Two wonderfully atmospheric films screening Out of Competition at Cannes this year, The Rover from Australia and El Ardor from Argentina, take a look at the savagery that happens on the fringes of society.
Where people are scarce, the law can’t protect you, and the only way to survive is to kill. Set in the Australian desert ten years after “the fall”, David Michôd’s stylish and absorbing The Rover presents a wasteland of dilapidated housing and dusty roads, where people are so desperate they’ll hunt dogs for food. It’s the kind of place where if you can’t afford the price of a gun for sale, you shoot the man selling it. Pablo Fendrik’s much less effective El Ardor, set in the Argentine jungle where men from the city come to hunt subsistence farmers to steal their land, could also be referred to as Gael García Bernal of the Jungle. Bernal plays a man so attuned to the jungle, traversing it barefoot, that even the ever-threatening tigers will lay down and rest in his presence.
The Rover gets going when Eric’s (the understated Guy Pearce) car is stolen by a trio of criminals on the run. He sets out to chase them down in a run-down truck, using his sheer manliness to scare them and find them: at least at first, they’re armed, and he’s not. After an amusing confrontation, he finds himself left behind, trying to figure out where they went, when he encounters the ring-leader’s brother, Rey (an intense and enthralling Robert Pattinson), who was left to die at the crime-scene from a gunshot wound. Since Rey knows where they’re going, Eric decides to drag him along as his guide. Rey and Eric, who start off not much liking each other, and spend the film covered in a thick layer of dirt, start to depend on each other, in a relationship that develops not unlike that of adversaries Wade and Evans in “3:10 to Yuma”, although with much sparser dialogue. As this happens, Michôd also shifts the tone, from an ominous journey to a buoyant revenge trip.
Michôd propels The Rover at a deliberate pace, relishing the scenery of the outback, and the eccentrics that live there. What’s great about these characters, about whom we learn only a little bit at a time, is that they don’t fit into archetypes we’re used to in this kind of genre film: part road buddy movie, part western. Rey seems to be developmentally disabled, and Pattinson moves spasmodically and slouchily, a real physical transformation from all his other parts. In a film usually scored eclectically by Anthony Partos, as something of a modern western, it’s quite the amusing surprise when we suddenly find Rey singing along to “Pretty Girl Rock” on the radio, adding layers to the character.

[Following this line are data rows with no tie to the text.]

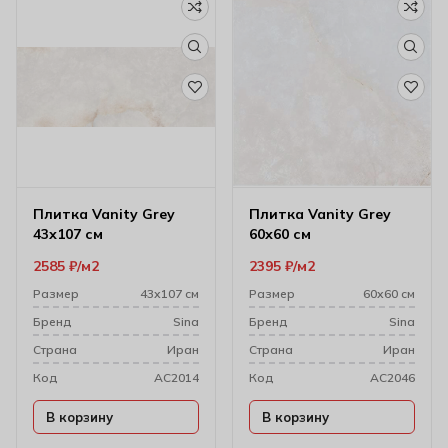
Плитка Vanity Grey
Плитка Vanity Grey
43х107 см
60х60 см
2585
₽
м2
2395
₽
м2
Размер
43х107 см
Размер
60х60 см
Бренд
Sina
Бренд
Sina
Cтрана
Иран
Cтрана
Иран
Код
AC2014
Код
AC2046
В корзину
В корзину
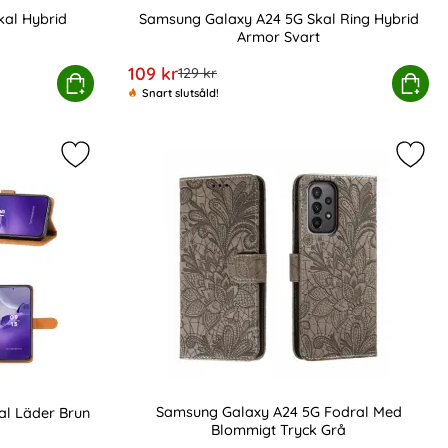
al Hybrid
Samsung Galaxy A24 5G Skal Ring Hybrid
Armor Svart
Art. nr 218459
rea pris
109 kr
tidigare pris
129 kr
A24 5G Skal Hybrid Kickstand Svart
Köp
Samsung Galaxy A24 5G Skal Ri
Köp
Snart slutsåld!
dral Läder Röd som favorit
Markera samsung Galaxy A24 5G Fodral Läder Brun
Mark
Samsung Galaxy A24 5G Fodral Med
l Läder Brun
Blommigt Tryck Grå
Art. nr 218473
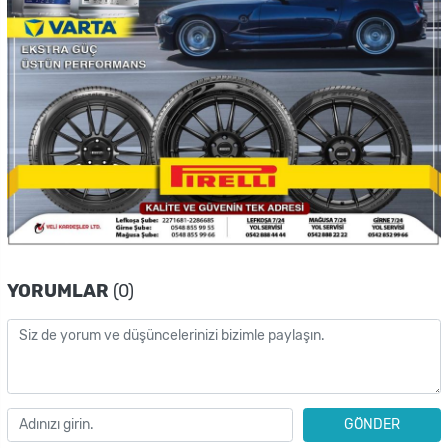
YORUMLAR
(0)
GÖNDER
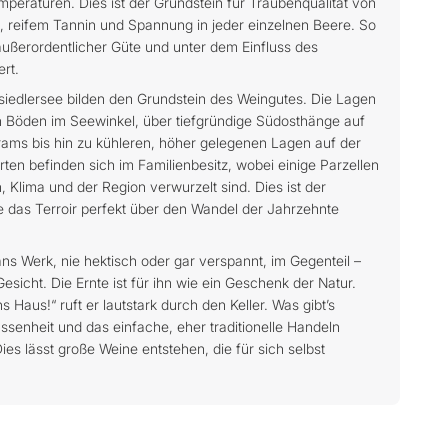
raturen. Dies ist der Grundstein für Traubenqualität von
, reifem Tannin und Spannung in jeder einzelnen Beere. So
ußerordentlicher Güte und unter dem Einfluss des
ert.
iedlersee bilden den Grundstein des Weingutes. Die Lagen
n Böden im Seewinkel, über tiefgründige Südosthänge auf
rams bis hin zu kühleren, höher gelegenen Lagen auf der
rten befinden sich im Familienbesitz, wobei einige Parzellen
 Klima und der Region verwurzelt sind. Dies ist der
 das Terroir perfekt über den Wandel der Jahrzehnte
ns Werk, nie hektisch oder gar verspannt, im Gegenteil –
sicht. Die Ernte ist für ihn wie ein Geschenk der Natur.
 Haus!“ ruft er lautstark durch den Keller. Was gibt’s
senheit und das einfache, eher traditionelle Handeln
ies lässt große Weine entstehen, die für sich selbst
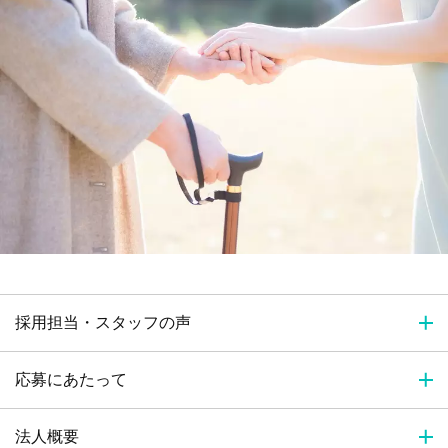
採用担当・スタッフの声
応募にあたって
法人概要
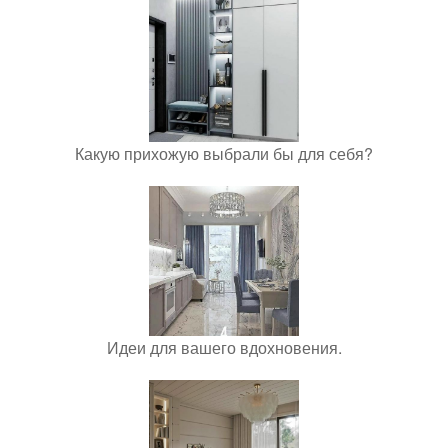
Какую прихожую выбрали бы для себя?
Идеи для вашего вдохновения.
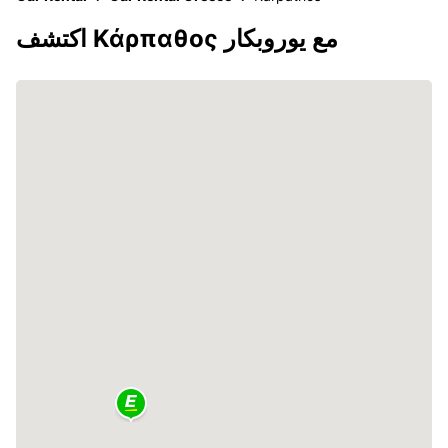
اكتشف Κάρπαθος مع يوروبكار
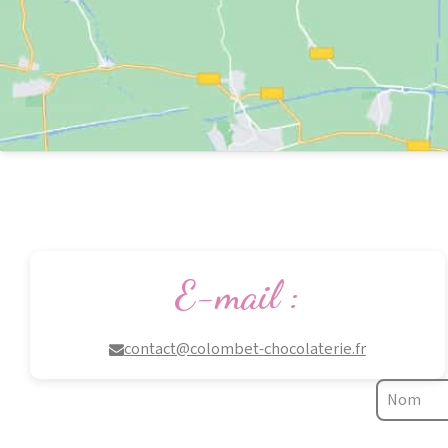
E-mail :
contact@colombet-chocolaterie.fr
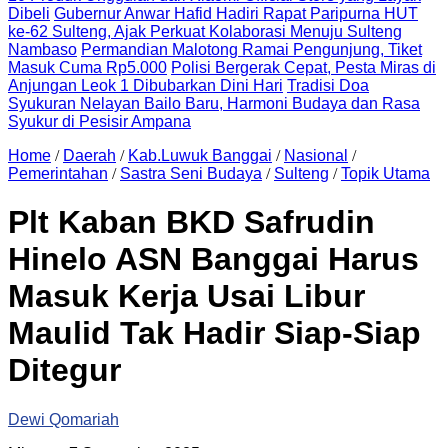
Dibeli
Gubernur Anwar Hafid Hadiri Rapat Paripurna HUT
ke-62 Sulteng, Ajak Perkuat Kolaborasi Menuju Sulteng
Nambaso
Permandian Malotong Ramai Pengunjung, Tiket
Masuk Cuma Rp5.000
Polisi Bergerak Cepat, Pesta Miras di
Anjungan Leok 1 Dibubarkan Dini Hari
Tradisi Doa
Syukuran Nelayan Bailo Baru, Harmoni Budaya dan Rasa
Syukur di Pesisir Ampana
Home
/
Daerah
/
Kab.Luwuk Banggai
/
Nasional
/
Pemerintahan
/
Sastra Seni Budaya
/
Sulteng
/
Topik Utama
Plt Kaban BKD Safrudin
Hinelo ASN Banggai Harus
Masuk Kerja Usai Libur
Maulid Tak Hadir Siap-Siap
Ditegur
Dewi Qomariah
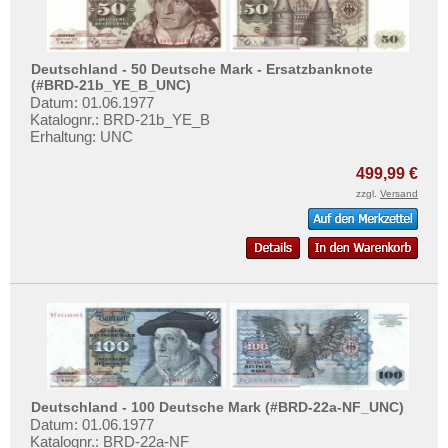
Deutschland - 50 Deutsche Mark - Ersatzbanknote
(#BRD-21b_YE_B_UNC)
Datum: 01.06.1977
Katalognr.: BRD-21b_YE_B
Erhaltung: UNC
499,99 €
zzgl.
Versand
Deutschland - 100 Deutsche Mark (#BRD-22a-NF_UNC)
Datum: 01.06.1977
Katalognr.: BRD-22a-NF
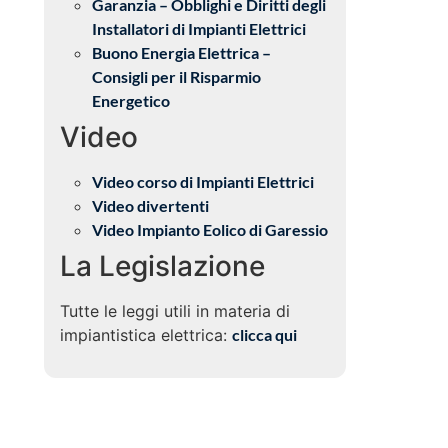
Garanzia – Obblighi e Diritti degli
Installatori di Impianti Elettrici
Buono Energia Elettrica –
Consigli per il Risparmio
Energetico
Video
Video corso di Impianti Elettrici
Video divertenti
Video Impianto Eolico di Garessio
La Legislazione
Tutte le leggi utili in materia di
impiantistica elettrica:
clicca qui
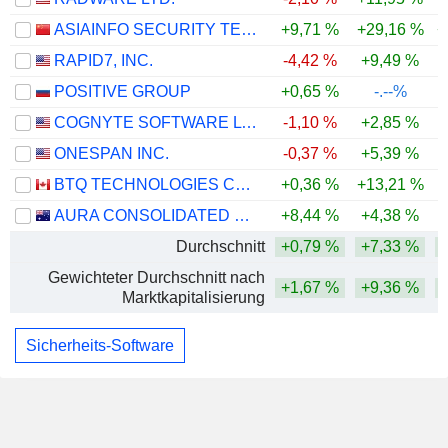
ASIAINFO SECURITY TECHNOLOGIES CO.,LTD.
+9,71 %
+29,16 %
+
RAPID7, INC.
-4,42 %
+9,49 %
POSITIVE GROUP
+0,65 %
-.--%
COGNYTE SOFTWARE LTD.
-1,10 %
+2,85 %
ONESPAN INC.
-0,37 %
+5,39 %
BTQ TECHNOLOGIES CORP.
+0,36 %
+13,21 %
-
AURA CONSOLIDATED GROUP, INC.
+8,44 %
+4,38 %
Durchschnitt
+0,79 %
+7,33 %
Gewichteter Durchschnitt nach
+1,67 %
+9,36 %
Marktkapitalisierung
Sicherheits-Software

But what The Rover is likely not to get enough credit for is its female characters. There’s the doctor (Susan Prior) who works the land, no longer in need of money, unafraid to point a shotgun. And there’s the old madam, referred to as Grandma (Jillian Jones), who talks in riddles, and whose only reaction to having a gun pointed at her head is to call the man rude and insist on finding out his name. Perhaps more surprisingly, is that even though Eric and Rey are ever the stoic men, they’re evolved enough to treat these nuanced women without misogyny.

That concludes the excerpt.